Google Street View has helped law enforcement collar an escaped prisoner, who has been on the run for nearly twenty years.
Investigators told Reuters that Italian police caught a mafia fugitive named as Gioacchino Gammino, 61, after he was spotted in a Google Maps Street View picture.
The spotting of Gammino on Street View, outside a fruit shop in Spain, was key in triggering a deeper investigation it was reported.
After a two-year investigation, Gammino was tracked down in Galapagar, Spain, where he lived under a fake name.
The town is reportedly close to the capital Madrid.
“The photogram helped us to confirm the investigation we were developing in traditional ways,” Nicola Altiero, deputy director of the Italian anti-mafia police unit (DIA), was quoted as saying.
Gammino was reportedly a member of a Sicilian mafia group dubbed Stidda, and Gammino was sentenced to life imprisonment for a murder.

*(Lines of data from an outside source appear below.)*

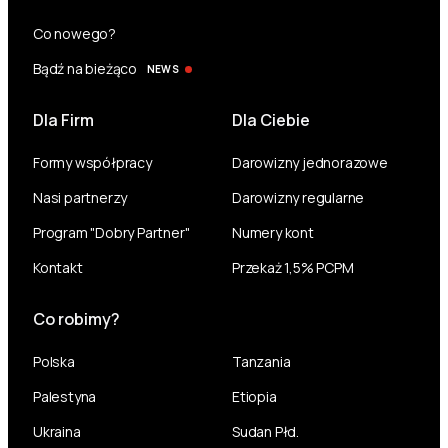
Co nowego?
Bądź na bieżąco
NEWS
Dla Firm
Dla Ciebie
Formy współpracy
Darowizny jednorazowe
Nasi partnerzy
Darowizny regularne
Program "Dobry Partner"
Numery kont
Kontakt
Przekaż 1,5% PCPM
Co robimy?
Polska
Tanzania
Palestyna
Etiopia
Ukraina
Sudan Płd.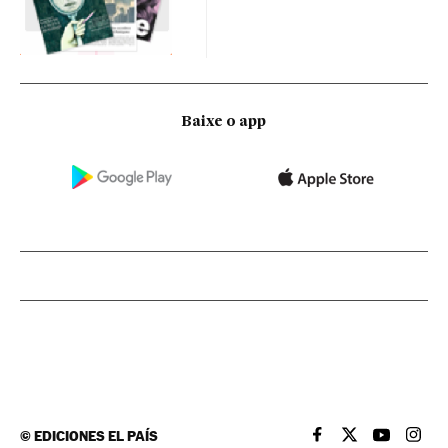
Baixe o app
©
EDICIONES EL PAÍS
EL PAÍS BRASIL EN
EL PAÍS BRASI
EL PAÍS B
EL PA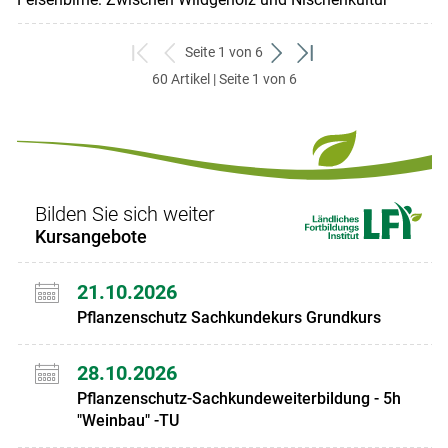
Seite 1 von 6
zum
zurück
weiter
zum
60 Artikel | Seite 1 von 6
ersten
zum
zum
letzten
Set
vorigen
nächsten
Set
Set
Set
Bilden Sie sich weiter
Kursangebote
21.10.2026
Pflanzenschutz Sachkundekurs Grundkurs
28.10.2026
Pflanzenschutz-Sachkundeweiterbildung - 5h
"Weinbau" -TU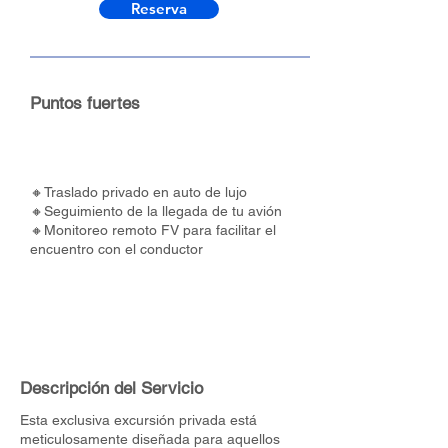
Reserva
Puntos fuertes
🔸Traslado privado en auto de lujo
🔸Seguimiento de la llegada de tu avión
🔸Monitoreo remoto FV para facilitar el
encuentro con el conductor
Descripción del Servicio
Esta exclusiva excursión privada está
meticulosamente diseñada para aquellos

But Gammino escaped Rome’s Rebibbia jail in 2002, and has been on the run ever since.
Deputy director Altiero said Gammino is now in custody in Spain and they hope to bring him back to Italy by the end of February.
Reuters was unable to locate a representative of Gammino to comment.
This is not the first time that Google Maps Street View has been involved in solving a crime.
In 2011 Google at first refused to hand over to British police unaltered images of a thief about to steal a homeowner’s caravan.
The Street View image the police were seeking was taken back in June 2009, and clearly shows a man standing by a 4×4 vehicle on the driveway of David Soanes and his wife Rebecca in the village of Linton in Derbyshire.
The suspect’s face and his car registration number had been captured by a passing Street View car, but as part of Google’s policy, his face and number plate were blurred out.
Their caravan was subsequently stolen and when the Google Street View images were posted online, their son Reuben saw the image of the unknown man and car.
When the police asked Google for the unaltered image of a 4×4 car which they suspect was involved in the theft of a caravan, Google reportedly cited privacy rules and said at the time it would not hand it over without a court order.
But it was reported in 2012 that after months of negotiations and the threat of a court order, Google eventually supplied clear images of the man to police investigating the theft.
Police then arrested the suspected caravan thief, alleged to be a man of 49 from Coventry, in conjunction with the case.
It is not known whether the man was eventually convicted of the crime.